Materials provided:
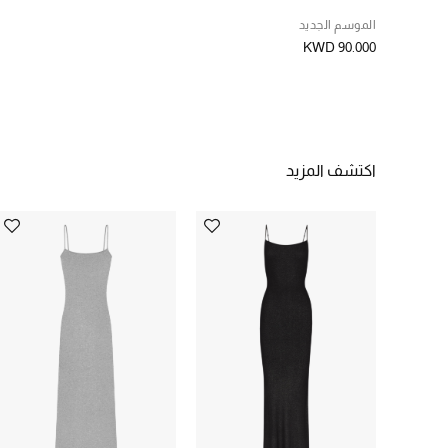
الموسم الجديد
KWD 90.000
اكتشف المزيد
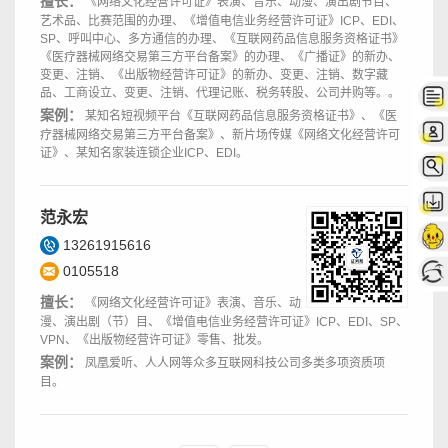
擅长：
《网络文化经营许可证》表演、音乐、动漫、演出剧节目、
艺术品、比赛范围的办理、《增值电信业务经营许可证》ICP、EDI、
SP、呼叫中心、多方通信的办理、《互联网药品信息服务资格证书》
《医疗器械网络交易第三方平台备案》的办理、《广播证》的新办、
变更、注销、《出版物经营许可证》的新办、变更、注销、数字藏
品、工商设立、变更、注销、代理记账、税务转股、公司并购等。。
案例：
某知名短视频平台《互联网药品信息服务资格证书》、《医
疗器械网络交易第三方平台备案》、新片场传媒《网络文化经营许可
证》、某知名家装连锁企业ICP、EDI。
范永宏
13261915616
0105518
擅长：
《网络文化经营许可证》表演、音乐、动
漫、演出剧（节）目、《增值电信业务经营许可证》ICP、EDI、SP、
VPN、《出版物经营许可证》零售、批发。
案例：
凤凰爱听、人人网等众多互联网科技公司多类多项资质项
目。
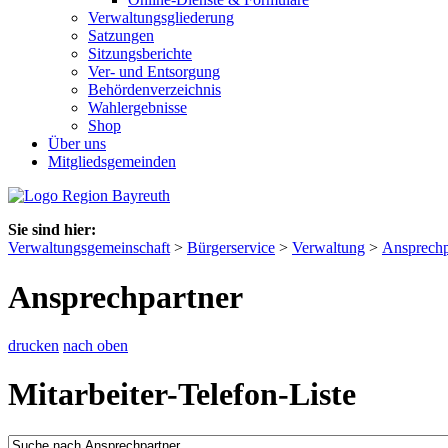
Verwaltungsgliederung
Satzungen
Sitzungsberichte
Ver- und Entsorgung
Behördenverzeichnis
Wahlergebnisse
Shop
Über uns
Mitgliedsgemeinden
Sie sind hier:
Verwaltungsgemeinschaft
>
Bürgerservice
>
Verwaltung
>
Ansprechp
Ansprechpartner
drucken
nach oben
Mitarbeiter-Telefon-Liste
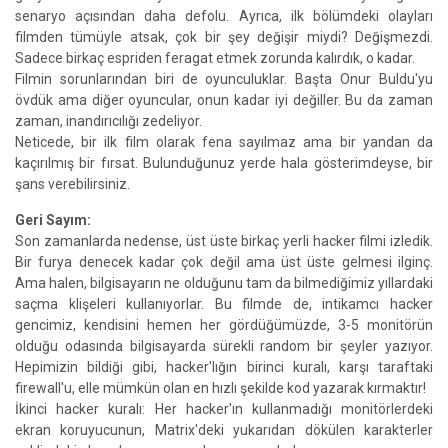
senaryo açısından daha defolu. Ayrıca, ilk bölümdeki olayları
filmden tümüyle atsak, çok bir şey değişir miydi? Değişmezdi.
Sadece birkaç espriden feragat etmek zorunda kalırdık, o kadar.
Filmin sorunlarından biri de oyunculuklar. Başta Onur Buldu'yu
övdük ama diğer oyuncular, onun kadar iyi değiller. Bu da zaman
zaman, inandırıcılığı zedeliyor.
Neticede, bir ilk film olarak fena sayılmaz ama bir yandan da
kaçırılmış bir fırsat. Bulunduğunuz yerde hala gösterimdeyse, bir
şans verebilirsiniz.
Geri Sayım:
Son zamanlarda nedense, üst üste birkaç yerli hacker filmi izledik.
Bir furya denecek kadar çok değil ama üst üste gelmesi ilginç.
Ama halen, bilgisayarın ne olduğunu tam da bilmediğimiz yıllardaki
saçma klişeleri kullanıyorlar. Bu filmde de, intikamcı hacker
gencimiz, kendisini hemen her gördüğümüzde, 3-5 monitörün
olduğu odasında bilgisayarda sürekli random bir şeyler yazıyor.
Hepimizin bildiği gibi, hacker'lığın birinci kuralı, karşı taraftaki
firewall'u, elle mümkün olan en hızlı şekilde kod yazarak kırmaktır!
İkinci hacker kuralı: Her hacker'ın kullanmadığı monitörlerdeki
ekran koruyucunun, Matrix'deki yukarıdan dökülen karakterler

What you are asked to do: Take the line that contains "Bürgerservice" and every line after it down to the last line of the entries above, and output them exactly, with nothing else and no pictures.

Problem solution:
Bürgerservice
>
Verwaltung
>
Ansprechp
Ansprechpartner
drucken
nach oben
Mitarbeiter-Telefon-Liste
senaryo açısından daha defolu. Ayrıca, ilk bölümdeki olayları
filmden tümüyle atsak, çok bir şey değişir miydi? Değişmezdi.
Sadece birkaç espriden feragat etmek zorunda kalırdık, o kadar.
Filmin sorunlarından biri de oyunculuklar. Başta Onur Buldu'yu
övdük ama diğer oyuncular, onun kadar iyi değiller. Bu da zaman
zaman, inandırıcılığı zedeliyor.
Neticede, bir ilk film olarak fena sayılmaz ama bir yandan da
kaçırılmış bir fırsat. Bulunduğunuz yerde hala gösterimdeyse, bir
şans verebilirsiniz.
Geri Sayım:
Son zamanlarda nedense, üst üste birkaç yerli hacker filmi izledik.
Bir furya denecek kadar çok değil ama üst üste gelmesi ilginç.
Ama halen, bilgisayarın ne olduğunu tam da bilmediğimiz yıllardaki
saçma klişeleri kullanıyorlar. Bu filmde de, intikamcı hacker
gencimiz, kendisini hemen her gördüğümüzde, 3-5 monitörün
olduğu odasında bilgisayarda sürekli random bir şeyler yazıyor.
Hepimizin bildiği gibi, hacker'lığın birinci kuralı, karşı taraftaki
firewall'u, elle mümkün olan en hızlı şekilde kod yazarak kırmaktır!
İkinci hacker kuralı: Her hacker'ın kullanmadığı monitörlerdeki
ekran koruyucunun, Matrix'deki yukarıdan dökülen karakterler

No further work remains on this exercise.